- The data
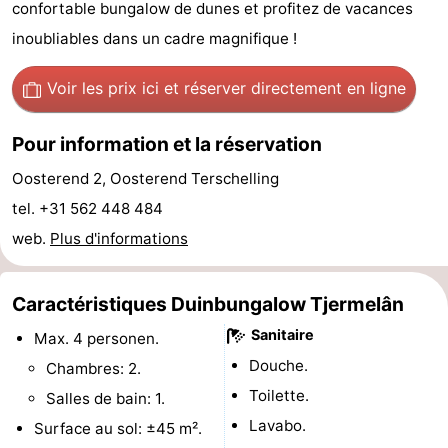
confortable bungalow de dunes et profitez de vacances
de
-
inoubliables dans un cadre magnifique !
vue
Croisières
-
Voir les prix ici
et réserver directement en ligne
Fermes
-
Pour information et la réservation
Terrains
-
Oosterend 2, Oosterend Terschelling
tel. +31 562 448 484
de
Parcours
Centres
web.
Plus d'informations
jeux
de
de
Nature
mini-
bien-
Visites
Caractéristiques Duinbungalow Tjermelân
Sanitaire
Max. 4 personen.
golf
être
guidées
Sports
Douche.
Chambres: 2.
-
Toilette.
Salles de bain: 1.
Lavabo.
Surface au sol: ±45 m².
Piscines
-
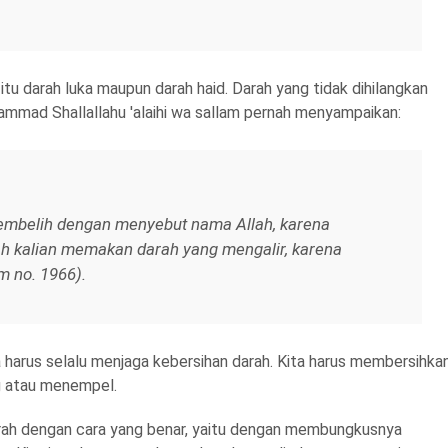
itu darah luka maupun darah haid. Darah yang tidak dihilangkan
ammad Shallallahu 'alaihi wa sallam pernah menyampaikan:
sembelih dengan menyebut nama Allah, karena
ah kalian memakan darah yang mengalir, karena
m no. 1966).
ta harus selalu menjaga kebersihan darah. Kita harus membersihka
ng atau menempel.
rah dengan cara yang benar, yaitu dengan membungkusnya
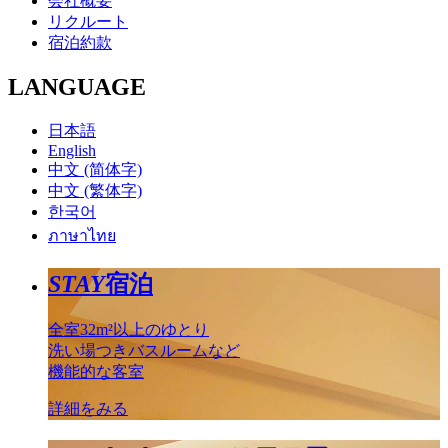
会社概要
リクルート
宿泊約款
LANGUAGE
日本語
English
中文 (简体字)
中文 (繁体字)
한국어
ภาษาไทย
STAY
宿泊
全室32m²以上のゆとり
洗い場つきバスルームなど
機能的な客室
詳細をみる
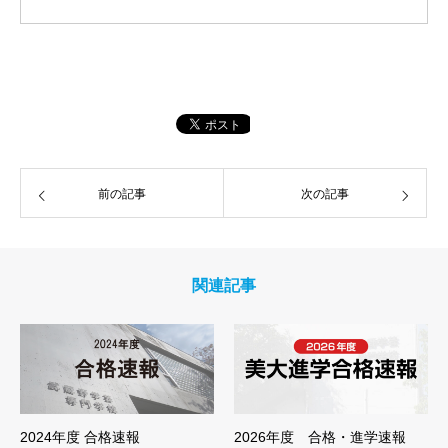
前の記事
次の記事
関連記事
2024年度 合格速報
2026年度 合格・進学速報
...
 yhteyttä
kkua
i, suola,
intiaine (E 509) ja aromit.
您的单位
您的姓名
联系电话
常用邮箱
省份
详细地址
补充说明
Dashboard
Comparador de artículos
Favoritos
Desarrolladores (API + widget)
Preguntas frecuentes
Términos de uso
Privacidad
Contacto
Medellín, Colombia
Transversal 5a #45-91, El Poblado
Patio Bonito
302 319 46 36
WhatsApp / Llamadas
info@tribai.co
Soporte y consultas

- Goal of the exercise
Copy every line from the records above that contains the word "dengan".

- Task result
sembelih dengan menyebut nama Allah, karena
rah dengan cara yang benar, yaitu dengan membungkusnya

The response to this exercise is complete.